Lopez OL, Jagust WJ, Dulberg C, Becker JT, DeKosky ST, Fitzpatrick A, Breitner J, Lyketsos C, Jones B, Kawas C, Carlson M, Kuller LH. Risk Factors for Mild Cognitive Impairment in the Cardiovascular Health Study Cognition StudyPart 2. Arch Neurol. 2003;60(10):1394-1399. doi:10.1001/archneur.60.10.1394
To examine the risk factors for mild cognitive impairment (MCI) in a longitudinal population study—the Cardiovascular Health Study Cognition Study.
We examined the factors that in the period 1991 through 1994 predicted the development of MCI in all participants of the Cardiovascular Health Study Cognition Study. Further examination was conducted in the Pittsburgh, Pa, cohort (n = 927), where participants with MCI were classified as having either the MCI amnestic-type or the MCI multiple cognitive deficits–type.

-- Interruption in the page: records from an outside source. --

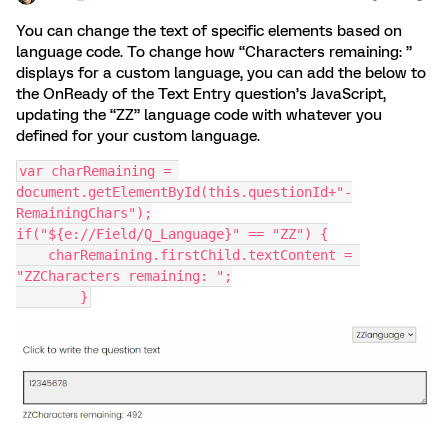
You can change the text of specific elements based on
language code. To change how “Characters remaining: ”
displays for a custom language, you can add the below to
the OnReady of the Text Entry question’s JavaScript,
updating the “ZZ” language code with whatever you
defined for your custom language.
var charRemaining = 
document.getElementById(this.questionId+"-
RemainingChars");
if("${e://Field/Q_Language}" == "ZZ") {
    charRemaining.firstChild.textContent = 
"ZZCharacters remaining: ";
	}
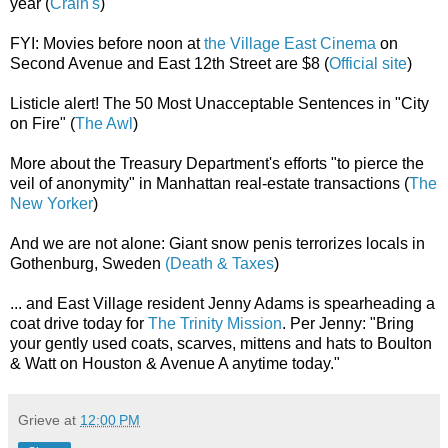
year (
Crain's
)
FYI: Movies before noon at
the Village East Cinema
on
Second Avenue and East 12th Street are $8 (
Official site
)
Listicle alert! The 50 Most Unacceptable Sentences in "City
on Fire" (
The Awl
)
More about the Treasury Department's efforts "to pierce the
veil of anonymity" in Manhattan real-estate transactions (
The
New Yorker
)
And we are not alone: Giant snow penis terrorizes locals in
Gothenburg, Sweden
(Death & Taxes
)
... and East Village resident Jenny Adams is spearheading a
coat drive today for
The Trinity Mission
. Per Jenny: "Bring
your gently used coats, scarves, mittens and hats to Boulton
& Watt on Houston & Avenue A anytime today."
Grieve
at
12:00 PM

Multicenter population study.
This study includes all participants of the Cardiovascular Health Study Cognition Study (n = 3608) who had a magnetic resonance imaging (MRI) scan of the brain between 1991 and 1994, and detailed neuropsychological, neurological, and medical evaluations to identify the presence of MCI or dementia in the period 1998 to 1999. The mean time between the closest clinical examination to the MRI and the diagnostic evaluation for cognitive disorders was 5.8 years for the Cardiovascular Health Study Cognition Study cohort and 6.0 years for the Pittsburgh cohort.
Main Outcome Measures
Risk factors for MCI at the time of the MRI were identified using logistic regression, controlling for age, race, educational level, baseline Modified Mini-Mental State Examination and Digit Symbol Test scores, measurements of depression, MRI findings (atrophy, ventricular volume, white matter lesions, and infarcts), the presence of the apolipoprotein E (APOE) ϵ4 allele, hypertension, diabetes mellitus, and heart disease.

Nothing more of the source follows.